Searching For God?

by | Sep 27, 2012 | Uncategorized

11-16-10 Evidence by iampeas on Flickr.

These days my students and I are considering whether the Creation narratives in the Book of Genesis are truthful, factual, or both.  Or neither.  Can some reality be true that does not rest on a bed of neat, verifiable facts?  The question seems a little philosophical (irrelevant?) until honed to a point – is God real, or a soothing fiction?  And how can we know for sure?

These rhetorical questions can lead down many the foxhole.  British historian and writer Francis Spufford’s new book, Unapologetic, attempts to avoid those by speaking from his place at the center of his own universe – he explains his belief in God through the prism of his own religious experience.  He isn’t cagey; he isn’t cantankerous.  He doesn’t worship the gods of polemics, science, or philosophy.  Rather, Spufford explores the fascinating idea that so many people claim first-hand, experiential evidence of God – and wonders if all the intellectual arguing isn’t missing the point.  A quick view of this video shows a man humbly – but confidently – searching for God.

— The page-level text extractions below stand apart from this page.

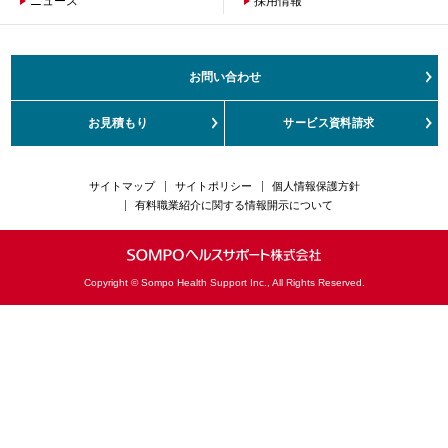
ニュース
会社概要
採用情報
沿革
ご挨拶
健康経営の取組み
お問い合わせ
サステナビリティ
お客さまの声対応方針
お見積もり
サービス資料請求
カスタマーハラスメント対応方針
サイトマップ
サイトポリシー
個人情報保護方針
有料職業紹介に関する情報開示について
Copyright © Sompo Health Support Inc., All Rights Reserved.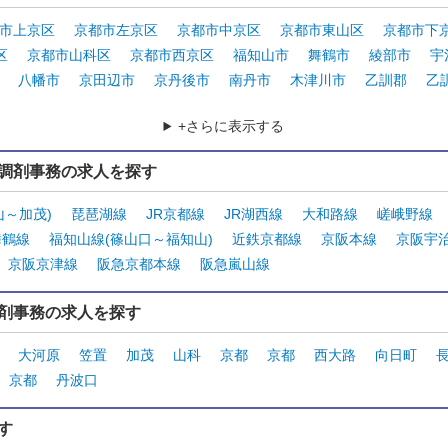
市上京区
京都市左京区
京都市中京区
京都市東山区
京都市下
区
京都市山科区
京都市西京区
福知山市
舞鶴市
綾部市
宇
八幡市
京田辺市
京丹後市
南丹市
木津川市
乙訓郡
乙
+さらに表示する
調剤事務の求人を探す
山～加茂)
琵琶湖線
JR京都線
JR湖西線
大和路線
嵯峨野線
舞鶴線
福知山線(篠山口～福知山)
近鉄京都線
京阪本線
京阪宇
京阪京津線
阪急京都本線
阪急嵐山線
剤事務の求人を探す
大河原
笠置
加茂
山科
京都
京都
西大路
向日町
京都
丹波口
す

“What I wanted it to do was to build a bridge of experience back to readers…who are not themselves religious. [But] I don’t want to MAKE them become religious.”  Rather than dismissing nonbelievers’ arguments and proofs, his book starts with the realities of being human today:

11-16-10 Evidence by iampeas on Flickr.

On the hunt for evidence.

[L]ike every human being, I am not in the habit of entertaining only those emotions I can prove. I’d be an unrecognisable oddity if I did. Emotions can certainly be misleading: they can fool you into believing stuff that is definitely, demonstrably untrue. Yet emotions are also our indispensable tool for navigating, for feeling our way through, the much larger domain of stuff that isn’t susceptible to proof or disproof, that isn’t checkable against the physical universe. We dream, hope, wonder, sorrow, rage, grieve, delight, surmise, joke, detest; …we imagine. And religion is just a part of that, in one sense. It’s just one form of imagining, absolutely functional, absolutely human-normal. It would seem perverse, on the face of it, to propose that this one particular manifestation of imagining should be treated as outrageous.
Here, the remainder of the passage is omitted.